What other things about him do you have a problem with?

How old are the two of you?

You have children, right? Is he the father? How old are the children?


----------



## Baseballmom6 (Aug 15, 2012)

EleGirl:

I am 53, he is 67. No children together. I have 2 adult children, he has 1. 

We moved in together 3-4 months after DD with my ExH of 28 years. However we lived together for over 2 years 30 years ago and he left because I wanted to get married and have children and he didn't since he had just divorced 2 years earlier. It was a timing thing. We stayed friends although I never really saw him. He never did get remarried. 

There are a few other things that bother me in our relationship. Like he's never wrong. Is too stubborn to say he's sorry about anything, guess cuz he's never wrong. 

A few other small things but nothing I couldn't overcome. 

I'm just afraid I'm losing a pretty good guy because he's too stubborn to make me feel secure in our relationship.


----------



## EleGirl (Dec 3, 2011)

DD? Do you mean D-day as in an affair was discovered? Whose affair?

Or do you mean divorce?

It that all you need to feel secure? For him to say 3 words? It would seem that it would take more than that.

The 3 words bit does not bother me. What bothers me is that you have told him very clearly what you need from him. It's trivial really. But he cannot do that. 

To me a good relationship means that each partner makes it their priority to make sure that the other partner's needs are met. 
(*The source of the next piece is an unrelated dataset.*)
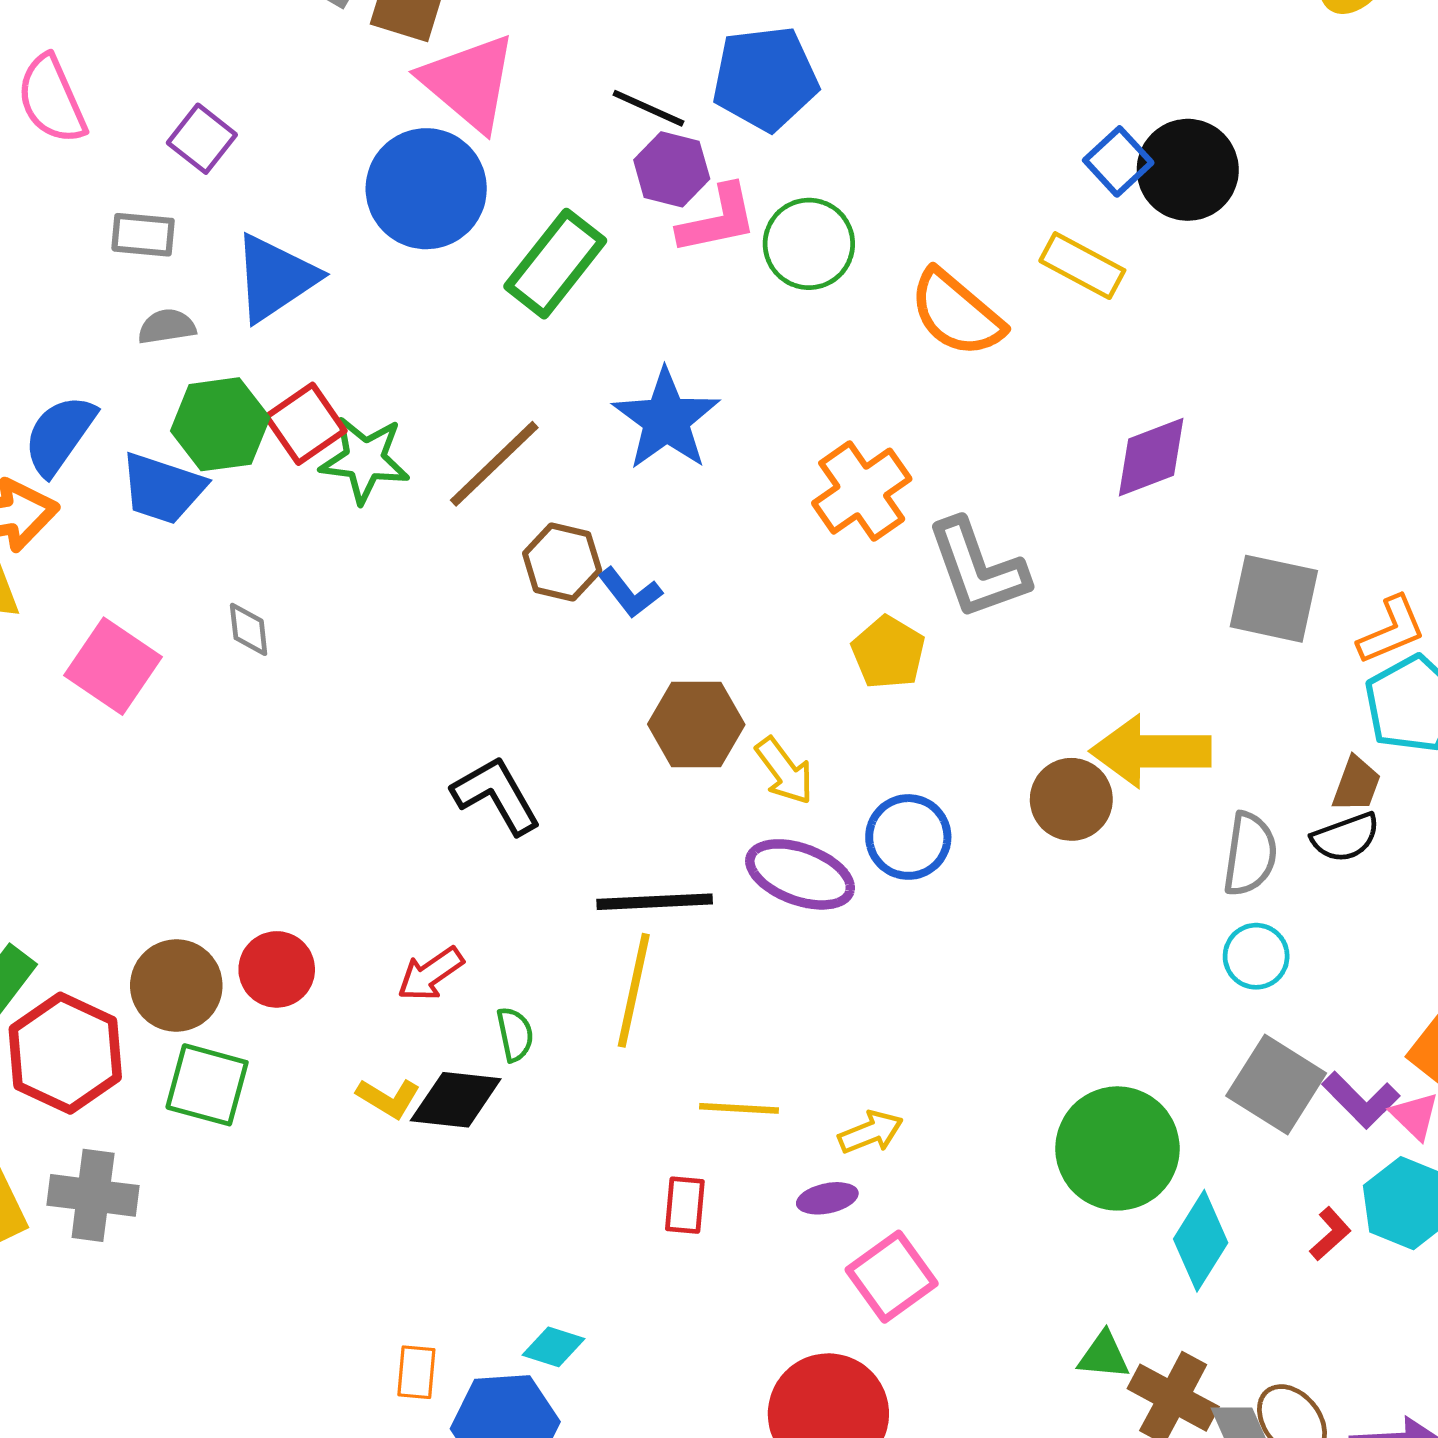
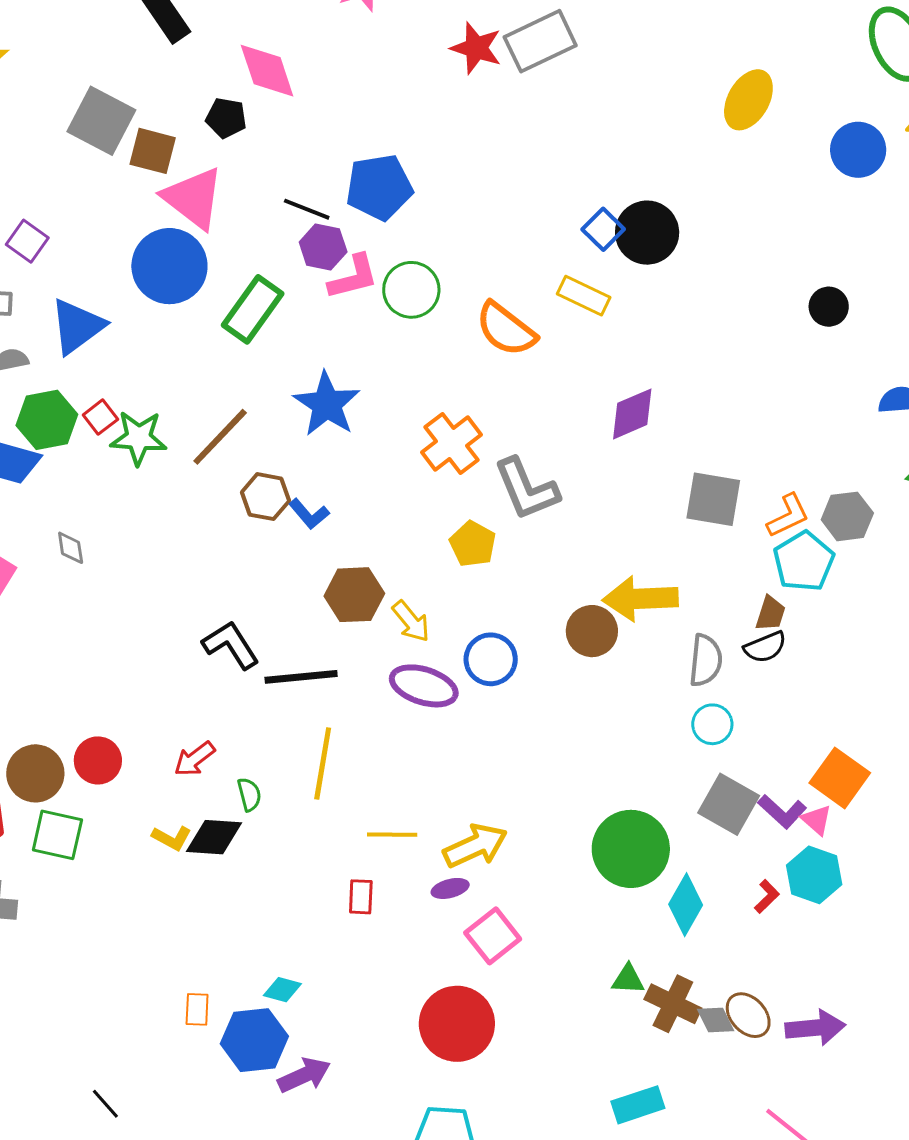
red square: (305, 424) -> (100, 417), size x0.7
black line: (655, 902) -> (301, 677), moved
yellow arrow: (871, 1132) -> (475, 846), size x1.6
My take is that he's toying with you... like a 15 year old who is not going to say "uncle" just because you cannot make him do it.

Have you ever just tried to drop the topic and see if he does say that on his own?

He sounds like a hard headed guy.. they are not easy to deal with. That's for sure.

What was his reaction when you told him all this today?


----------



## Jetranger (May 31, 2013)

Baseballmom6 said:


> So why am I feeling so guilty for breaking up with him? It's obvious our relationship wasn't important enough to me to get over my need for reassurance in the form of those 3 words.


:scratchhead:

Devil's advocate.


----------



## I'llUseMyEars (Jul 27, 2014)

Ok, I dont normally take a stance like this but.......
Your man is being said to be hard headed, maybe so, but so are you.
When I read the first post, all I could imagine was some 19 yr old newlywed with sour grapes......guess not as I read on.
Im sorry you feel the way you do, but for me personally, the older I get (47), it just seems so much more important to enjoy time spent with a great person, rather than sulking over 3 words you dont think you hear enough.....
Yep, we all like to hear it, but is it ALWAYS a deal breaker? Hope not when im 67.....


----------



## CoralReef (Jul 1, 2014)

You deserve better than this. This man clearly has commitment issues. You are beyond your childbearing years yes, but you are still young. You can still find a man who will tell you he loves you and mean it.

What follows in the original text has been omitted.